▸ Your instructions: From the material below, copy out each line with the word "results" in it.

▸ Record excerpts:
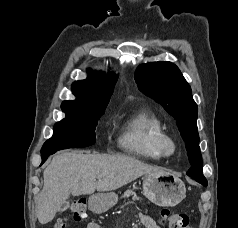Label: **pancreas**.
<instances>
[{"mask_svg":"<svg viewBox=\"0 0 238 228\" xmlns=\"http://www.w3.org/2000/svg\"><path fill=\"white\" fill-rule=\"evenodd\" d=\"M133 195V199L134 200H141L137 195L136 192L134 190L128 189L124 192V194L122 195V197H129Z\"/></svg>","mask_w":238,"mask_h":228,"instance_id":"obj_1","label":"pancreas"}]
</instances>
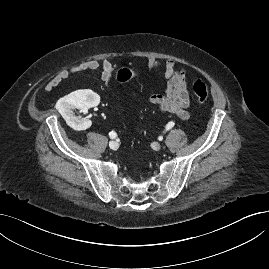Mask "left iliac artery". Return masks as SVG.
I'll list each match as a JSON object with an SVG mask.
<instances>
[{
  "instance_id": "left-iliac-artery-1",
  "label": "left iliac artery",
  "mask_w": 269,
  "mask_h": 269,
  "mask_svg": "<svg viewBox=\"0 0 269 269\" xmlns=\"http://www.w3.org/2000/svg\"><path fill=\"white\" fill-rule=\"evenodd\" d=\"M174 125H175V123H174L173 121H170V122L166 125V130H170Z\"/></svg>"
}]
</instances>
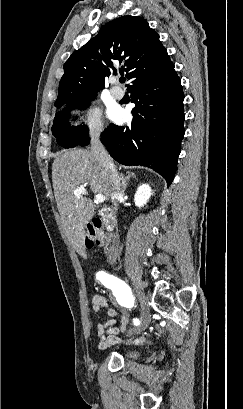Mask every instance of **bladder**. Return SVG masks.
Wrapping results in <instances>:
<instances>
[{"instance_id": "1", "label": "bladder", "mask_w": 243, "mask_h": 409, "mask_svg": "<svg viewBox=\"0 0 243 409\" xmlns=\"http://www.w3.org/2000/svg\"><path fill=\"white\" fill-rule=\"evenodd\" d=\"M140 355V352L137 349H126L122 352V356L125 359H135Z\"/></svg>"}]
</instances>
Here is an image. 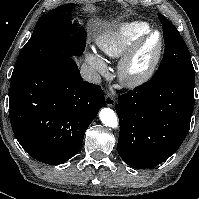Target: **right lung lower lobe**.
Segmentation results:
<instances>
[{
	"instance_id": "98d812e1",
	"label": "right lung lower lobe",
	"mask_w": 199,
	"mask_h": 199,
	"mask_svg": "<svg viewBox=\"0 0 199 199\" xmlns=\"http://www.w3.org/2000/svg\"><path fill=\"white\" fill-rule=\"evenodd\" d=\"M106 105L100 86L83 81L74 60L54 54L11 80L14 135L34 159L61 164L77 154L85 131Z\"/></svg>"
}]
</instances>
...
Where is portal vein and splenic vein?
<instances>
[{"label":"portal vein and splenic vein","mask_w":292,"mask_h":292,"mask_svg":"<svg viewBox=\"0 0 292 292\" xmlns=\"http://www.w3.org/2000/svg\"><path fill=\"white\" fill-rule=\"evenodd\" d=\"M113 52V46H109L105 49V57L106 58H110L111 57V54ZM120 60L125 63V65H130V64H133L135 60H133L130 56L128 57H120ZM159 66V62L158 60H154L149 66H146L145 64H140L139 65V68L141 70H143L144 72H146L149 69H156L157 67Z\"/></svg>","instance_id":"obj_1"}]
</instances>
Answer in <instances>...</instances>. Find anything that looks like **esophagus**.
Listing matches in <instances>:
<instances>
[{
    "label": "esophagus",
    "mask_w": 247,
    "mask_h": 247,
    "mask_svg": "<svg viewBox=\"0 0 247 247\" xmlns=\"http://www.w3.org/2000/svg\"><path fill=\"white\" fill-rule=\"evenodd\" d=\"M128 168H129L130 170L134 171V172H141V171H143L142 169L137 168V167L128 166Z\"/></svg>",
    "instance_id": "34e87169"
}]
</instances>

▸ Your response:
Wrapping results in <instances>:
Segmentation results:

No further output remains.